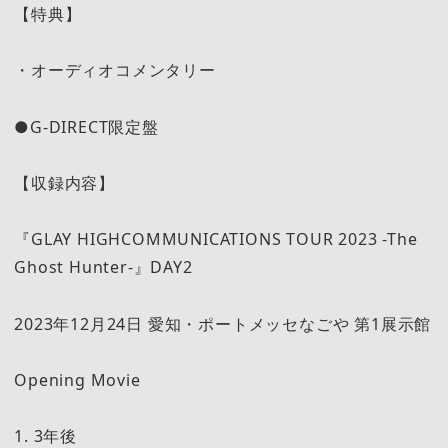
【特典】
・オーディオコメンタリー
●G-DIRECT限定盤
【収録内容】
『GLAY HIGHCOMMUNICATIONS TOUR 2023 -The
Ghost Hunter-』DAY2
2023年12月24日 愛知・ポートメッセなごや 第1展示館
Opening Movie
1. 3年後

━━━━━━━━━━

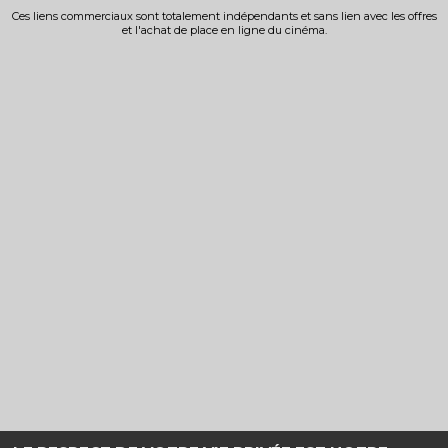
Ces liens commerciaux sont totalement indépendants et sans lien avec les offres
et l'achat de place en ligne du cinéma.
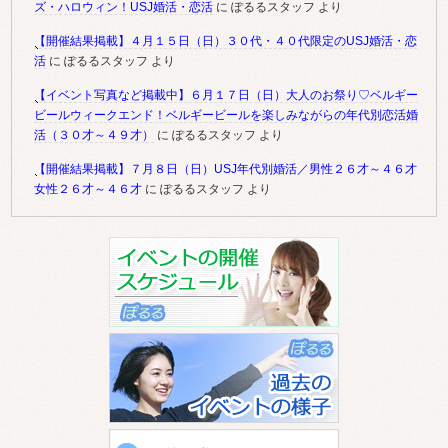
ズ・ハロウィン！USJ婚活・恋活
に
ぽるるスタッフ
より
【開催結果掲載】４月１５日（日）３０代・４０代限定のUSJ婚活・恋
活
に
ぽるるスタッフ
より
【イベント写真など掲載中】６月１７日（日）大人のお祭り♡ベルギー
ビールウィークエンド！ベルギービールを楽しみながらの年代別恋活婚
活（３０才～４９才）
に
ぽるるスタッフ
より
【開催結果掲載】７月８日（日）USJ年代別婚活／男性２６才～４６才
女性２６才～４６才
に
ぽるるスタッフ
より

━━━━━━━━━━

**WHAT IS NEEDED**
Filter the entries above and keep only the lines with the word "開催結果掲載".

**SOLUTION FOR THIS EXERCISE**
【開催結果掲載】４月１５日（日）３０代・４０代限定のUSJ婚活・恋
【開催結果掲載】７月８日（日）USJ年代別婚活／男性２６才～４６才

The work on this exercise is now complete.